Bruce Henderson (born in Oakland, California), also known as Bruce B. Henderson, is an American writer and the author of more than 20 nonfiction books. He is a member of the Authors Guild and American Society of Journalists and Authors, and has taught writing courses at USC School of Journalism and Stanford University. After service in the United States Navy aboard USS Ranger (CVA-61) during the Vietnam War, and following college on the G.I. Bill, he worked as a reporter for several newspapers, including the Los Angeles Herald-Examiner, and as a magazine staff editor at New West and California Magazine. His writing has appeared in periodicals such as Smithsonian Magazine ("Cook vs. Peary", April 2009), Esquire, Playboy and Reader's Digest. One of his first books, And the Sea Will Tell, written with Charles Manson prosecutor Vincent Bugliosi, was a #1 New York Times hardcover bestseller and highly-rated CBS miniseries.[1] "The book succeeds on all counts," reported the Los Angeles Times. "The final pages are some of the most suspenseful in trial literature."[2]
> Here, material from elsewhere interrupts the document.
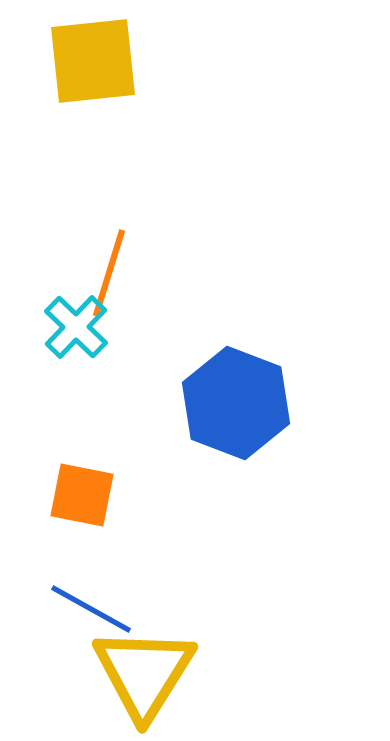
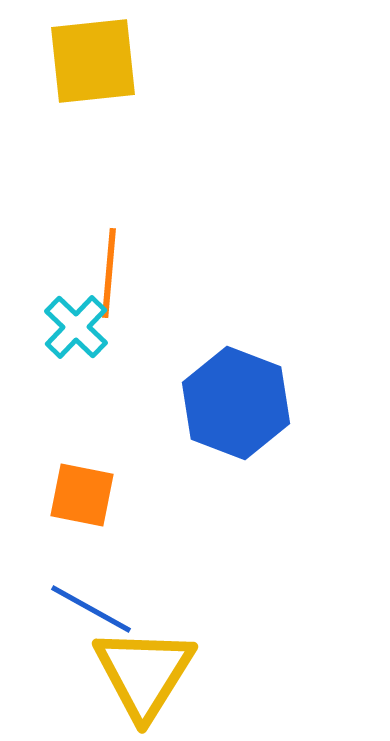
orange line: rotated 12 degrees counterclockwise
Henderson co-authored the autobiography of brother vintners Ernest Gallo and Julio Gallo, as well as Leap of Faith: An Astronaut's Journey into the Unknown, the memoirs of one of the original Mercury Seven astronauts, Gordon Cooper. Henderson's 2005 book, True North: Peary, Cook, and The Race to the Pole, examined the ongoing controversy as to which explorer reached the North Pole first: Robert Peary in 1909 or Frederick Cook in 1908. Publishers Weekly commented: "This adventure yarn delivers as both a cautionary tale and a fitting memorial to polar exploration."[3] In 2006, Henderson co-authored Time Traveler: A Scientist's Personal Mission to Make Time Travel a Reality, the autobiography of African-American theoretical physicist Ronald Mallett, which in addition to the United States has been published in the United Kingdom, China, Japan, Korea and Taiwan.
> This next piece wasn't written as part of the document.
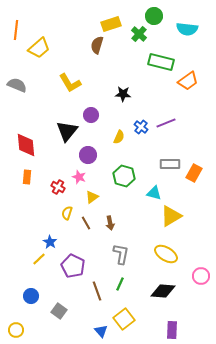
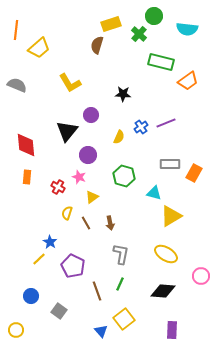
blue cross at (141, 127): rotated 16 degrees clockwise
Henderson's book, Hero Found: The Greatest POW Escape of the Vietnam War, published in 2010. [4] is the story of U.S. Navy pilot Dieter Dengler, who was shot down over Laos in January 1966 and escaped from a Pathet Lao POW camp six months later. Henderson and Dengler served together on the aircraft carrier Ranger in 1965–66.

Contents

Partial bibliography

Film Adaptations

A highly-rated television miniseries adaptation of And the Sea Will Tell aired on CBS in 1991. Filmed in Vancouver, B.C., and Tahiti, it starred Rachel Ward, Richard Crenna, James Brolin and Hart Bochner. Empire of Deceit: Inside the Biggest Sports and Bank Scandal in U.S. History, is in development for a feature film by Pelagius Films, producers of Talk to Me (2007).